The second class analyzes internal video attributes, for example, human poses [16] or balls [23]. It eliminates the need for additional signals of isolated synchronization steps. Tamaki et al. [23] detect the table tennis ball in videos and utilize them to establish temporal correspondences between cameras. Takahashi et al. [16] detect human poses in videos for temporal synchronization. They optimize parameters for all cameras at the same time. However, they discuss situations when only single person is present. When multiple persons are present, occlusion often happens, which may cause person identification to fail and lead to larger synchronization errors. Although our work also uses 2D human poses as corresponding points between cameras, it differentiates from Takahashi et al. [16], as (1) our method is applicable for both single person and multiple persons; (2) we validate our method on several real-world datasets covering a wide range of scenarios and we analyse factors that affect synchronization accuracy by ablation study; (3) we synchronize the multiple-camera system in two stages, i.e., two-view and multi-view synchronization, which significantly reduces the computational complexity compared to optimizing all cameras at the same time.

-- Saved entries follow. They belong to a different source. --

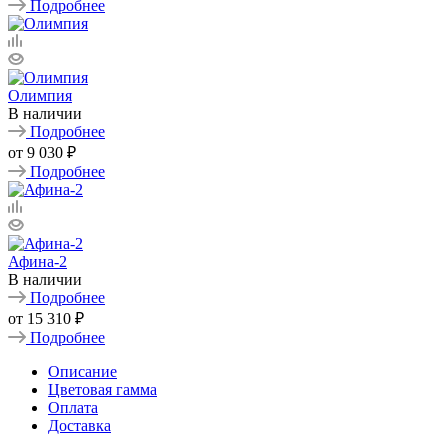
Подробнее
Олимпия
В наличии
Подробнее
от
9 030 ₽
Подробнее
Афина-2
В наличии
Подробнее
от
15 310 ₽
Подробнее
Описание
Цветовая гамма
Оплата
Доставка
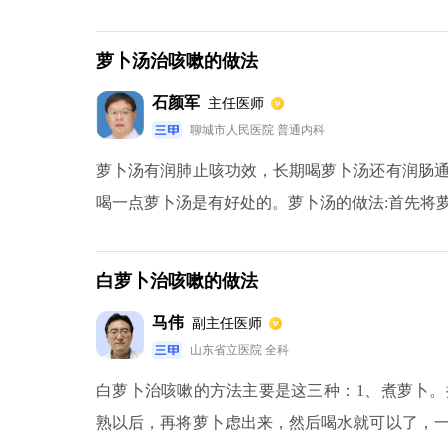
是以下做法：1.把大蒜切成薄片；2.把大蒜与冰糖
把蒸盅放入蒸锅中去蒸，大火烧开后转小火，再蒸
萝卜汤治咳嗽的做法
好后取出，放温饮用。
石颜军
主任医师
聊城市人民医院 普通内科
萝卜汤有润肺止咳功效，长期喝萝卜汤还有润肠
喝一点萝卜汤是有好处的。萝卜汤的做法:首先将
里，高压锅煮20分钟即可，萝卜汤可以趁热喝。
卜一起食用，有很好的润肠、通便止咳功效。萝
白萝卜治咳嗽的做法
效，同时萝卜汤还可以预防感冒。
马伟
副主任医师
山东省立医院 全科
白萝卜治咳嗽的方法主要是这三种：1、煮萝卜
熟以后，再将萝卜虑出来，然后喝水就可以了，一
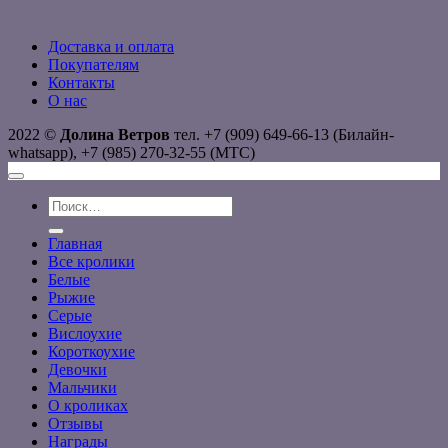
Доставка и оплата
Покупателям
Контакты
О нас
2022 ©
Долина Ветров
тел. +7 (909) 649-66-13 (Билайн-
whatsapp), +7 (985) 270-32-55 (МТС)
Искать:
Главная
Все кролики
Белые
Рыжие
Серые
Вислоухие
Короткоухие
Девочки
Мальчики
О кроликах
Отзывы
Награды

2.2. 2D Human Pose Estimation

With the development of convolutional neural networks and a large dataset like COCO [18], MPII [24] and AIC [25], 2D human pose estimation obtains significant improvements. 2D human pose estimators are generally classified into two types: top-down and bottom-up methods. Top-down methods [26,27,28] firstly use a detector to localize the human in the image. Then, the image patches for each person are fed into a pose-estimation backbone network to obtain the intermediate pose representation, i.e., heatmaps. Finally, human poses are derived from the heatmaps by finding the maximum or coordinate integration [29]. Bottom-up methods [17,30,31] directly detect human joints on the whole image. Then, the same person’s joints are linked by PAF [30] or associative embeddings [17,31] to construct poses for each person. Besides the human poses, the maximum responses of the heatmaps are typically used as a threshold to determine if one pose is valid. The typical value for the threshold is $0.2$. However, we observed that it conveys more information and can reflect the prediction quality to some extent. Thus, we explore its use as a score to regularize the energy function in this work.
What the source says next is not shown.